Tuesday, November 24, 2009

Revisiting C2

As I mentioned before, with the GOG version of Albian Years, I can finally run C1 and C2 again on my computer, for the first time in years. And what a nostalgia trip.

C2 was my first creatures game, and it has a ton of emotion attached for me, granted, I was all of 11-12 years old at the time and I feel like I understand a lot more now. At least one would hope, right?

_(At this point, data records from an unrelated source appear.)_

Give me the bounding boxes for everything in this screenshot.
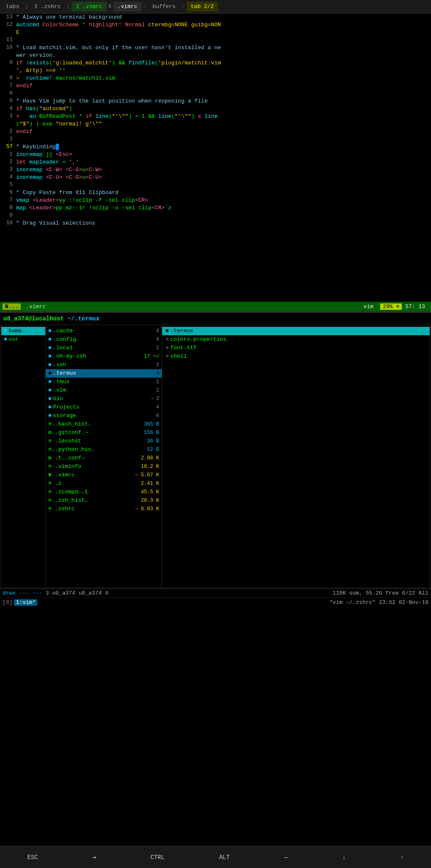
editor-line-10: 10 " Load matchit.vim, but only if the u… <box>0 44 431 52</box>
dir-icon: ■ <box>48 387 51 394</box>
cmdline-message: "vim ~/.zshrc" 23:52 02-Nov-19 <box>39 599 428 606</box>
vim-position: 57: 13 <box>402 303 428 310</box>
vim-editor: 13 " Always use terminal background 12 a… <box>0 14 431 302</box>
fm-mid-panel: ■ .cache 4 ■ .config 4 ■ .local 2 ■ .oh-… <box>46 325 162 588</box>
key-down[interactable]: ↓ <box>335 851 352 864</box>
editor-line-3b: ("$") | exe "normal! g'\"" <box>0 120 431 128</box>
tab-zshrc[interactable]: 1 .zshrc <box>30 2 65 11</box>
tab-vimrc-1[interactable]: 1 .vimrc <box>72 2 106 11</box>
key-esc[interactable]: ESC <box>20 851 44 864</box>
vim-mode: N... <box>3 303 21 310</box>
fm-mid-zshrc[interactable]: ≡ .zshrc → 6.83 K <box>46 505 162 513</box>
fm-right-colors[interactable]: ≡ colors.properties <box>162 335 430 344</box>
editor-line-11: 11 <box>0 36 431 44</box>
dir-icon: ■ <box>48 378 51 386</box>
tab-vimrc-active[interactable]: .vimrc <box>113 2 142 11</box>
tab-number[interactable]: tab 2/2 <box>187 2 218 11</box>
editor-line-k7: 7 vmap <Leader>yy :!xclip -f -sel clip<C… <box>0 197 431 204</box>
bottom-status: drwx --- --- 3 u0_a374 u0_a374 4 110K su… <box>0 588 431 598</box>
fm-mid-zsh-hist[interactable]: ≡….zsh_hist… 28.3 K <box>46 496 162 505</box>
dir-icon: ■ <box>166 327 169 335</box>
vim-statusbar: N... .vimrc vim 29% ≡ 57: 13 <box>0 302 431 311</box>
fm-left-panel: ■ home ■ usr <box>1 325 46 588</box>
editor-line-12: 12 autocmd ColorScheme * highlight! Norm… <box>0 21 431 29</box>
fm-mid-config[interactable]: ■ .config 4 <box>46 335 162 344</box>
fm-mid-bin[interactable]: ■ bin → 2 <box>46 395 162 403</box>
editor-line-1: 1 <box>0 136 431 143</box>
fm-left-usr[interactable]: ■ usr <box>1 335 45 344</box>
dir-icon: ■ <box>48 336 51 343</box>
vim-percent: 29% ≡ <box>380 303 402 310</box>
dir-icon: ■ <box>4 327 7 335</box>
vim-cmdline: [0] 1:vim* "vim ~/.zshrc" 23:52 02-Nov-1… <box>0 598 431 607</box>
editor-line-13: 13 " Always use terminal background <box>0 14 431 21</box>
dir-icon: ■ <box>48 361 51 369</box>
file-manager: ■ home ■ usr ■ .cache 4 ■ .config 4 ■ .l <box>1 325 430 588</box>
tab-tabs[interactable]: tabs <box>2 2 23 11</box>
editor-line-k5: 5 <box>0 181 431 189</box>
fm-mid-storage[interactable]: ■ storage 6 <box>46 412 162 420</box>
fm-mid-local[interactable]: ■ .local 2 <box>46 344 162 352</box>
tab-buffers[interactable]: buffers <box>148 2 180 11</box>
editor-line-2: 2 endif <box>0 128 431 136</box>
fm-mid-projects[interactable]: ■ Projects 4 <box>46 403 162 412</box>
fm-mid-vim[interactable]: ■ .vim 1 <box>46 386 162 395</box>
editor-line-57: 57 " Keybinding <box>0 143 431 151</box>
fm-right-shell[interactable]: ≡ shell <box>162 352 430 361</box>
fm-content: ■ home ■ usr ■ .cache 4 ■ .config 4 ■ .l <box>1 325 430 588</box>
fm-mid-bash-hist[interactable]: ≡….bash_hist… 305 B <box>46 420 162 428</box>
fm-mid-ssh[interactable]: ■ .ssh 2 <box>46 361 162 369</box>
fm-mid-viminfo[interactable]: ≡ .viminfo 18.2 K <box>46 462 162 471</box>
fm-mid-termux[interactable]: ■ .termux 4 <box>46 369 162 378</box>
fm-mid-tmux[interactable]: ■ .tmux 1 <box>46 378 162 386</box>
fm-right-termux[interactable]: ■ .termux <box>162 327 430 335</box>
file-icon: ≡ <box>166 336 169 343</box>
fm-mid-lesshst[interactable]: ≡ .lesshst 36 B <box>46 437 162 445</box>
fm-mid-vimrc[interactable]: ✘ .vimrc → 5.87 K <box>46 471 162 479</box>
fm-mid-gitconf[interactable]: ✿….gitconf…→ 156 B <box>46 428 162 437</box>
file-permissions: drwx --- --- <box>3 590 42 596</box>
editor-line-4: 4 if has("autocmd") <box>0 105 431 113</box>
dir-icon: ■ <box>4 336 7 343</box>
dir-icon: ■ <box>48 327 51 335</box>
fm-mid-python-hist[interactable]: ≡….python_his… 52 B <box>46 445 162 454</box>
key-up[interactable]: ↑ <box>393 851 410 864</box>
disk-info: 110K sum, 55.2G free 6/22 All <box>108 590 428 596</box>
fm-mid-ohmyzsh[interactable]: ■ .oh-my-zsh 17 =√ <box>46 352 162 361</box>
dir-icon: ■ <box>48 412 51 420</box>
file-icon: ≡ <box>166 353 169 360</box>
fm-mid-zcompd[interactable]: ≡ .zcompd….1 45.5 K <box>46 488 162 496</box>
fm-left-home[interactable]: ■ home <box>1 327 45 335</box>
editor-line-6: 6 <box>0 90 431 97</box>
editor-line-k1: 1 inoremap jj <Esc> <box>0 151 431 159</box>
fm-right-font[interactable]: ≡ font.ttf <box>162 344 430 352</box>
editor-line-9b: ', &rtp) ==# '' <box>0 67 431 75</box>
editor-line-k9: 9 <box>0 212 431 220</box>
editor-line-k2: 2 let mapleader = ',' <box>0 159 431 166</box>
dir-icon: ■ <box>48 370 51 377</box>
tab-close[interactable]: X <box>107 3 113 10</box>
key-alt[interactable]: ALT <box>212 851 236 864</box>
editor-line-12b: E <box>0 29 431 36</box>
editor-line-7: 7 endif <box>0 82 431 90</box>
fm-mid-t-conf[interactable]: ✿ .t….conf→ 2.08 K <box>46 454 162 462</box>
cmdline-buffer: 1:vim* <box>14 599 37 606</box>
file-icon: ≡ <box>166 344 169 352</box>
file-info-nums: 3 u0_a374 u0_a374 4 <box>42 590 108 596</box>
dir-icon: ■ <box>48 403 51 411</box>
editor-line-k10: 10 " Drag Visual selections <box>0 220 431 227</box>
vim-filename: .vimrc <box>24 303 359 310</box>
keyboard-bar: ESC ⇥ CTRL ALT — ↓ ↑ <box>0 846 431 868</box>
fm-mid-z[interactable]: ≡ .z 2.41 K <box>46 479 162 488</box>
key-ctrl[interactable]: CTRL <box>144 851 171 864</box>
editor-line-k4: 4 inoremap <C-U> <C-G>u<C-U> <box>0 174 431 181</box>
editor-line-k8: 8 map <Leader>pp mz:-1r !xclip -o -sel c… <box>0 204 431 212</box>
editor-line-3: 3 > au BufReadPost * if line("'\"") > 1 … <box>0 113 431 120</box>
fm-mid-cache[interactable]: ■ .cache 4 <box>46 327 162 335</box>
editor-line-10b: wer version. <box>0 52 431 59</box>
dir-icon: ■ <box>48 395 51 403</box>
key-tab[interactable]: ⇥ <box>86 850 102 864</box>
editor-line-k3: 3 inoremap <C-W> <C-G>u<C-W> <box>0 166 431 174</box>
prompt-username: u0_a374@localhost <box>3 315 64 322</box>
key-dash[interactable]: — <box>277 851 294 864</box>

I decided to run a vanilla world before introducing anything 3rd party, even genomes, just to see how things might pan out. I remember as a kid I never actually used any special genomes, I just always injected the holodoc and let creatures be script-coddled all their lives, really having no idea how this affected their intelligence. This way I can have a reminder what what creatures are like 'normally' before I try say, canny norns.

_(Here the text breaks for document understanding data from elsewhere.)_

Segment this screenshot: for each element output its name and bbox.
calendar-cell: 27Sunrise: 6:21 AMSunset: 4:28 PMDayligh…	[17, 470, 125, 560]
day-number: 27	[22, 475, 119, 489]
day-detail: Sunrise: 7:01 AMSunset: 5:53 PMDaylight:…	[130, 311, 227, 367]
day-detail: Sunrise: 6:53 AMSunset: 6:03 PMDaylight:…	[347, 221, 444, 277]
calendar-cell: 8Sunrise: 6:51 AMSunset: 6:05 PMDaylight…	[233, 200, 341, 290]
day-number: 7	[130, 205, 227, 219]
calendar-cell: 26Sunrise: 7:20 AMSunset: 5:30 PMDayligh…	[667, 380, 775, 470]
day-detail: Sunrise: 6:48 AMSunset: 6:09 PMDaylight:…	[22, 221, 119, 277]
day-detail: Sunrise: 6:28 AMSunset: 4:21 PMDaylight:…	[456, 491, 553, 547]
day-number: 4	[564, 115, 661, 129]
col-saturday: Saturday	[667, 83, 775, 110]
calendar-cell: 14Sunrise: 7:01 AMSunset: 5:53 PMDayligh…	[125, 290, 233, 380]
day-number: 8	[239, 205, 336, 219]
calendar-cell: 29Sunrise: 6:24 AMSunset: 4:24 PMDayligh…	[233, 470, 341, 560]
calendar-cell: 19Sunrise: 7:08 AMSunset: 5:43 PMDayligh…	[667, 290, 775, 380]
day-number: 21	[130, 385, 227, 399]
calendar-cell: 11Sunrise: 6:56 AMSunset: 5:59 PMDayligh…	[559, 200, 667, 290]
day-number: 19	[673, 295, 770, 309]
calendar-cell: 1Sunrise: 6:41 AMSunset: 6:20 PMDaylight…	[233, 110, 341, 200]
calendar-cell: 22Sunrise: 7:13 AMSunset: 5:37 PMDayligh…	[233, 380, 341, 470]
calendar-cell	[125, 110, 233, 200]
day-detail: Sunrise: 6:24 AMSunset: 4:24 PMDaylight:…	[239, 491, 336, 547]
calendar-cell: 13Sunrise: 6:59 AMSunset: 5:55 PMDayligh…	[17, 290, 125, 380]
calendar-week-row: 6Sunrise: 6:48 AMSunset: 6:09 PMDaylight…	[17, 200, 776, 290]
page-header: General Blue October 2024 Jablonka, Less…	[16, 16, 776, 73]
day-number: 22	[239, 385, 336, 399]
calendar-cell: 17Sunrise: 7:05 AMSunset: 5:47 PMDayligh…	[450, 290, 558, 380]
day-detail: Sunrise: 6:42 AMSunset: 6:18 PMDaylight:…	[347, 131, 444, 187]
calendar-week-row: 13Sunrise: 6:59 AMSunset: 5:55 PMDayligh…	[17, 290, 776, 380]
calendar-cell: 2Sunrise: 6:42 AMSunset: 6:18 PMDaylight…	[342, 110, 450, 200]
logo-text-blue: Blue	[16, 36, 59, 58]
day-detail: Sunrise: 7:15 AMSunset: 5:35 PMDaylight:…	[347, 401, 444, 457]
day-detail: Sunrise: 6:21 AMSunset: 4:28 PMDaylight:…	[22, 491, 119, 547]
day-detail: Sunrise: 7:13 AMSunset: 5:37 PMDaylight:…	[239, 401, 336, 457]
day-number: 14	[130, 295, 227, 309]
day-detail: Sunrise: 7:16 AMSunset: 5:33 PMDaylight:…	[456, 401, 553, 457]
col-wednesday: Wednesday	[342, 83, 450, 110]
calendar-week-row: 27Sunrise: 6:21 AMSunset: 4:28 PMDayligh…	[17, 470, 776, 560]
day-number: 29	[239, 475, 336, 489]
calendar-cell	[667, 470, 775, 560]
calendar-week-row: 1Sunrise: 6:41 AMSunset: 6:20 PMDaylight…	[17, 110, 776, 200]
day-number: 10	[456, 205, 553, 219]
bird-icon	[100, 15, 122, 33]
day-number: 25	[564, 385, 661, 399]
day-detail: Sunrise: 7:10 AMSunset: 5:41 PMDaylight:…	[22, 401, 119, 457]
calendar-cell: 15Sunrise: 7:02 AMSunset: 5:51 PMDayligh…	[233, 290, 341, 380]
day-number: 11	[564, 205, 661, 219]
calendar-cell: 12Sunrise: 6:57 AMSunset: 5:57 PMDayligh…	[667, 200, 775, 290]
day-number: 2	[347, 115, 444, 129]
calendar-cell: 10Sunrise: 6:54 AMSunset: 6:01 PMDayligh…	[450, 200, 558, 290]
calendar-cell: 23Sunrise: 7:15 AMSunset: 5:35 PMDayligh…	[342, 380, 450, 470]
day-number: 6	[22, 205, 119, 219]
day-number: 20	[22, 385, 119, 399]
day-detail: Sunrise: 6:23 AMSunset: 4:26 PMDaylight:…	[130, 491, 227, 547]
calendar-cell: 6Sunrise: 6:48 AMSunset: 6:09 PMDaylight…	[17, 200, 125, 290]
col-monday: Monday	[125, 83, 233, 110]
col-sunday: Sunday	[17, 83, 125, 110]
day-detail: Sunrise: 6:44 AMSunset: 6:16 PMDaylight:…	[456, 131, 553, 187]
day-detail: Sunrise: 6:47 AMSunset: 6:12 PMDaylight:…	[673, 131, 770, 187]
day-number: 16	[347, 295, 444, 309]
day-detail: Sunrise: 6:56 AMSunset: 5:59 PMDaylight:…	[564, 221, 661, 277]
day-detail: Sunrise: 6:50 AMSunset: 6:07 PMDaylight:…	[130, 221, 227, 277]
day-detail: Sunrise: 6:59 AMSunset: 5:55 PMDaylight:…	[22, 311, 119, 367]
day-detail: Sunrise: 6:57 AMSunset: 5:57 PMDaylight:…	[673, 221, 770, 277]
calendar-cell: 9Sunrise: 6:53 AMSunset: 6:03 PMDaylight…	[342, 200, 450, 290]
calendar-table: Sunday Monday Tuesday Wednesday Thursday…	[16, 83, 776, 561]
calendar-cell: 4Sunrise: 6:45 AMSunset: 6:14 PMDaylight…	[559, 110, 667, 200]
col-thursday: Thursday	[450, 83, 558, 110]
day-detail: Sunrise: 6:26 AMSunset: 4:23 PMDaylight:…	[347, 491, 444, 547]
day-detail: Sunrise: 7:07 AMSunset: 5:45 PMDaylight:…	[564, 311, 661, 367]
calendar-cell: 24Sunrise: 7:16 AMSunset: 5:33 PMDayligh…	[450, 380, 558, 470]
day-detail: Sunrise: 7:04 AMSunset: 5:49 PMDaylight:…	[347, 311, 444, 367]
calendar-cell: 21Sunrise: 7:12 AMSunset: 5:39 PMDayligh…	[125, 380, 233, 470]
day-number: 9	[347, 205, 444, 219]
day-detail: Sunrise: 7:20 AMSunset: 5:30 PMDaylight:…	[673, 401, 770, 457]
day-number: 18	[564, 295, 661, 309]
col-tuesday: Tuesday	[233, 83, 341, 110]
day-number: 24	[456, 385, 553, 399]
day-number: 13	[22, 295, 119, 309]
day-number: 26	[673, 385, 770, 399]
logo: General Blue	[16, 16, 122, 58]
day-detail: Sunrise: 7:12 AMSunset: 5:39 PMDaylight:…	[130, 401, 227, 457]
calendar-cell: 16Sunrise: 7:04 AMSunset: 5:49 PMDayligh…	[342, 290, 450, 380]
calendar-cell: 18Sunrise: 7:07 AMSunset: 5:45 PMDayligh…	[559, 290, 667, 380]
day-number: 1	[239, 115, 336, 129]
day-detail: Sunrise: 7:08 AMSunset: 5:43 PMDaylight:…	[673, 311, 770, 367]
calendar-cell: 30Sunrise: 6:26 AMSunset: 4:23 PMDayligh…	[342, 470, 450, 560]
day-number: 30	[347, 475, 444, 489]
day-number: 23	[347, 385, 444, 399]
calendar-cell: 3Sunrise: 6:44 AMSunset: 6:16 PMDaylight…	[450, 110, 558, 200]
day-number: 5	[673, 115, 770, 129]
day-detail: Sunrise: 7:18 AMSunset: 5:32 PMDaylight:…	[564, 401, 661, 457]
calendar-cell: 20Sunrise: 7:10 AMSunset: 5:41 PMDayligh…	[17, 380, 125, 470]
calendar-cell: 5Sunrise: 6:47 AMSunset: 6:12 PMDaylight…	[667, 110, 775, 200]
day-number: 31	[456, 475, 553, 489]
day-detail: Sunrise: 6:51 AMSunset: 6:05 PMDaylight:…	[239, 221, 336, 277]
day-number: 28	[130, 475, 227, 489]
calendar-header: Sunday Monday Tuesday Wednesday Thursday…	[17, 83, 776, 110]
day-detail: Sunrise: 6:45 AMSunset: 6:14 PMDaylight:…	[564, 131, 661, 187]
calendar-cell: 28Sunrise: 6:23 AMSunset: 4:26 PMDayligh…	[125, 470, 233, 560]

Luckily the GOG C2 isn't actually completely vanilla; it includes the life kits and an updated genome, making it a little more tolerable. Throughout my playing time though, I did notice a lot-- some things that I realized I really missed from C3/DS, some things I forgot existed, and some things I really didn't know existed at all.

This little sitting/kneeling position, for example-- that's so cute! Why does that not exist in DS? Creatures just go straight from standing to lying down with no in-between. Maybe I'm silly, but this really is one of my favorite little poses. Who was it that decided C3/DS creatures shouldn't be able to do this. This creature pictured is Eva, by the way. She was the first norn born into the world-- I always loved the goldies; certainly one of my favorite breeds in C2.

This inquisitiveness too-- creatures constantly asking, "what dat?" and "what dis?" is just so silly and charming, I completely forgot it existed. Though I don't know anything about C2 genetics and scripting... is this something genetic that young creatures just feel the need to ask questions, or is it just a scripted event that runs often in newborns to prompt the hand to answer questions? The latter shouldn't be too hard to replicate in C3-- so I wonder why it was left out? This little dude is Ichi-- I hatched him after Eva was pretty well trained to offer companionship and possible future mateship.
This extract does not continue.